The next day, the Attorney General of Ontario announced that he would comply with the ruling. But while the Ontario Appeals Court ruled on Canadian law, its jurisdiction was limited to Ontario. Nevertheless, the province was the first jurisdiction in North America to provide same-sex marriage. (Massachusetts wouldn’t begin marrying until almost a year later: see May 17.) On February 24, the provincial legislature enacted Bill 171, (“An Act to amend various statutes in respect of spousal relationships”) which cleaned up several Ontario laws to bring them into accord with the court rulings. Meanwhile, other provincial courts began issuing similar rulings — British Columbia in 2003; Quebec, Yukon Territory, Manitoba, Nova Scotia, Saskatchewan, and Newfoundland and Labrador in 2004; and New Brunswick in 2005. By the time Parliament enacted marriage equality nationwide in July of 2005, only Alberta, Prince Edward Island, Nunavut and Northwest Territories had yet to act on marriage equality.

TODAY’S BIRTHDAYS:
Anita Berber: 1899-1928. She lived fast and died young, and along the way came to epitomize the anything-goes attitude of the Weimar Republic. She moved to Berlin at the age of 16 to become a cabaret dancer and a film dancer by the age of 20. Audiences took her art quite seriously early in her career as one of the pioneers of modern expressive dance. Some of her dances were set to music by Claude Debussy, Richard Strauss, and Camille Saint-Säens, and she was known for her erotic gestures and exotic costumes — or no costumes at all.

Her nude dancing and androgynous-for-the-era looks — she bobbed her hair and died it fiery red — those things alone would have been the chatter classes plenty to chatter about. Klaus Mann described her this way: “One dances hunger and hysteria, fear and greed, panic and horror… Anita Berber — her face frozen into a garish mask under the frightening locks of the scarlet coiffure — dances the coitus.” Shocking the seen-it-all Weimar audiences wasn’t an easy thing to do, but Berber’s increasingly macabre performances soon earned her the nickname, “The Priestess of Depravity.” Her Dances of Depravity, Horror and Ecstasy included dances with such titles as “Byzantine Whip Dance,” Cocaine,” “Morphine,” and “Suicide.”

Otto Dix, The Dancer Anita Berber, 1925.

But after a while, audiences began dismissing her work as exhibiting nothing more than shock value.
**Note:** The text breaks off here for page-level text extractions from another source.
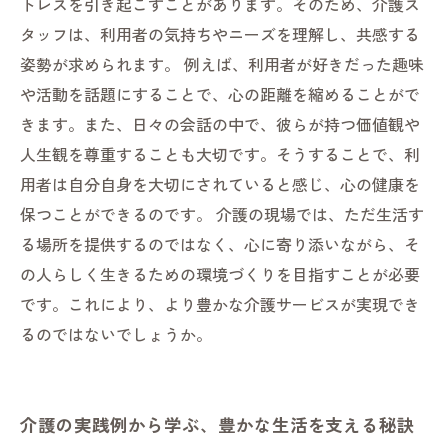
トレスを引き起こすことがあります。そのため、介護ス
タッフは、利用者の気持ちやニーズを理解し、共感する
姿勢が求められます。 例えば、利用者が好きだった趣味
や活動を話題にすることで、心の距離を縮めることがで
きます。また、日々の会話の中で、彼らが持つ価値観や
人生観を尊重することも大切です。そうすることで、利
用者は自分自身を大切にされていると感じ、心の健康を
保つことができるのです。 介護の現場では、ただ生活す
る場所を提供するのではなく、心に寄り添いながら、そ
の人らしく生きるための環境づくりを目指すことが必要
です。これにより、より豊かな介護サービスが実現でき
るのではないでしょうか。
介護の実践例から学ぶ、豊かな生活を支える秘訣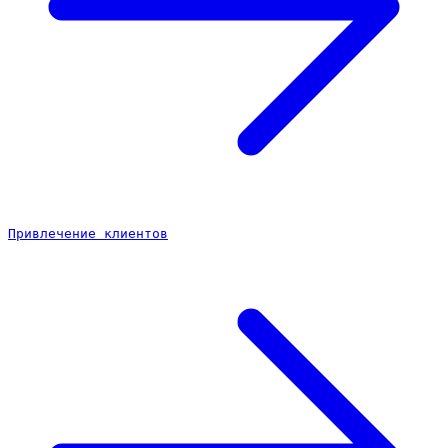
Привлечение клиентов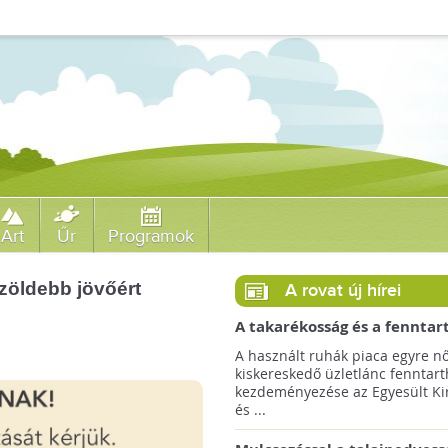
Art
Űr
Programok
zöldebb jövőért
A rovat új hírei
A takarékosság és a fenntar
ösztönzésére a Zara 14 euró
A használt ruhák piaca egyre nő
országra terjeszti ki haszná
kiskereskedő üzletlánc fenntart
szolgáltatását!
kezdeményezése az Egyesült Ki
és ...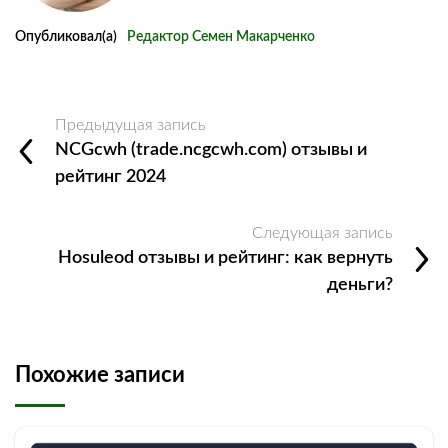
Опубликовал(а)
Редактор Семен Макарченко
Предыдущая запись
NCGcwh (trade.ncgcwh.com) отзывы и
рейтинг 2024
Следующая запись
Hosuleod отзывы и рейтинг: как вернуть
деньги?
Похожие записи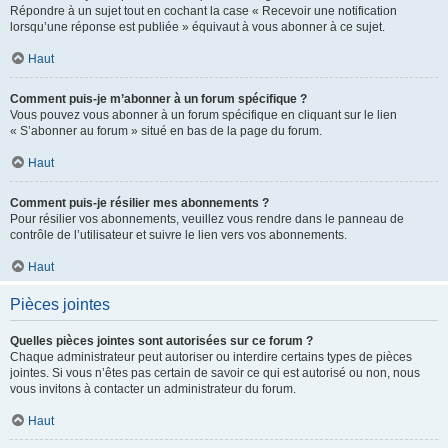
Répondre à un sujet tout en cochant la case « Recevoir une notification
lorsqu’une réponse est publiée » équivaut à vous abonner à ce sujet.
Haut
Comment puis-je m’abonner à un forum spécifique ?
Vous pouvez vous abonner à un forum spécifique en cliquant sur le lien
« S’abonner au forum » situé en bas de la page du forum.
Haut
Comment puis-je résilier mes abonnements ?
Pour résilier vos abonnements, veuillez vous rendre dans le panneau de
contrôle de l’utilisateur et suivre le lien vers vos abonnements.
Haut
Pièces jointes
Quelles pièces jointes sont autorisées sur ce forum ?
Chaque administrateur peut autoriser ou interdire certains types de pièces
jointes. Si vous n’êtes pas certain de savoir ce qui est autorisé ou non, nous
vous invitons à contacter un administrateur du forum.
Haut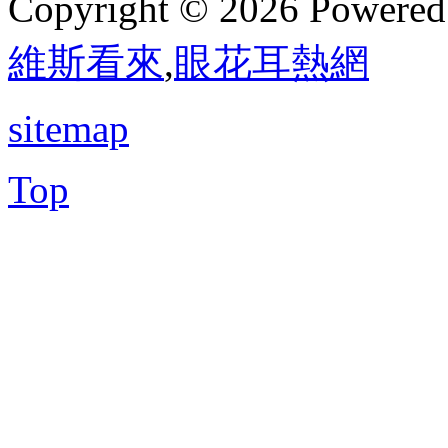
Copyright © 2026 Powere
維斯看來
,
眼花耳熱網
sitemap
Top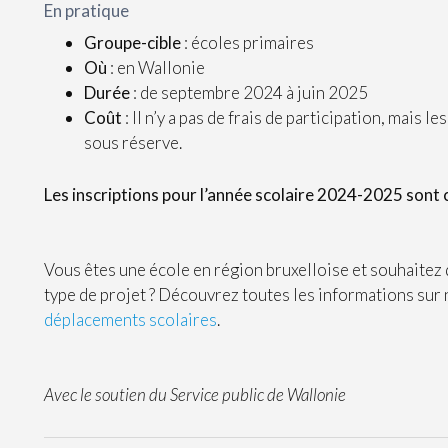
En pratique
Groupe-cible
: écoles primaires
Où
: en Wallonie
Durée
: de septembre 2024 à juin 2025
Coût
: ll n’y a pas de frais de participation, mais le
sous réserve.
Les inscriptions pour l’année scolaire 2024-2025 sont 
Vous êtes une école en région bruxelloise et souhaite
type de projet ? Découvrez toutes les informations sur
déplacements scolaires
.
Avec le soutien du Service public de Wallonie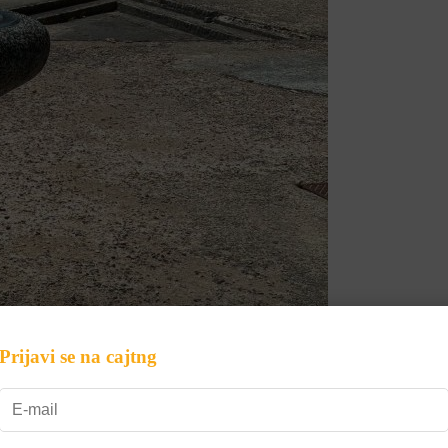
Prijavi se na cajtng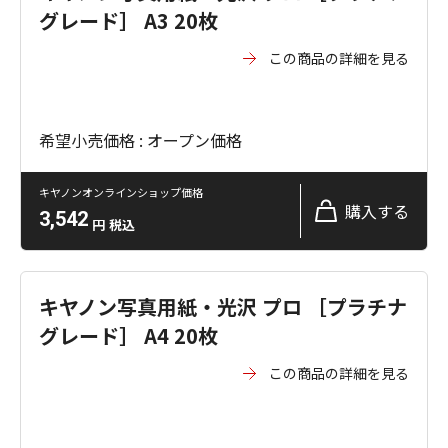
グレード］ A3 20枚
この商品の詳細を見る
希望小売価格 : オープン価格
キヤノンオンラインショップ価格
購入する
3,542
円
税込
キヤノン写真用紙・光沢 プロ ［プラチナ
グレード］ A4 20枚
この商品の詳細を見る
Her off-stage behavior only reinforced her notoriety, thanks to her enthusiastic bisexually, insatiable sexual appetite, legendary drug use, and the rough crowd of boxers, prostitutes and homosexuals who she partied with. She spent her evenings touring the city’s clubs wearing nothing but her trademark makeup and nothing more except a sable coat, which she would have a waiter ceremoniously  remove. Her antique brooch carried her nights’ supply of cocaine, but her favorite drug was a mixture of absinthe and ether, which she mixed in a bowl and swirled about with a white rose before eating the pedals. While dancing in Zagreb, she publicly insulted the Yugoslav King and spent six weeks in prison. Her three short (mostly sham) marriages only added to her provocative image. By the time Otto Dix immortalized her on canvas in 1925, he offered a searing portrayal of her dissipative lifestyle, showing a woman who looked much, much older than her twenty-six years. In the summer of 1928, she collapsed on the stage of a Beirut nightclub and was diagnosed with tuberculosis. With her body already ravaged by years of drug use, she didn’t last the year. When she died in November, a friend said that “she had the mask of a mad old hag.” She was buried in a pauper’s grave.

Judy Garland’s legendary 1961 Carnegie Hall concert.

Judy Garland: 1922-1969. A straight friend of mine, shortly after I came out to him, asked me to explain “the Judy Garland thing.” What was I to say? The Rainbow reference seemed obvious to me — Somewhere Over the Rainbow, the rainbow flag — but that didn’t explain why she meant so much to so many generations of gay men. (I would later learn that the rainbow flag was meant to symbolize diversity, not Judy Garland. Silly me.) I then turned to the song’s lyrics, but it turns out they are incredibly simple — almost a throw-away. So it’s not the song itself either. Instead, I think the explanation begins with how she sang about her yearning to find a land of happiness somewhere over there, where “the dreams that you dare to dream really do come true.” And if birds can fly overt there, “why then, oh why can’t I?”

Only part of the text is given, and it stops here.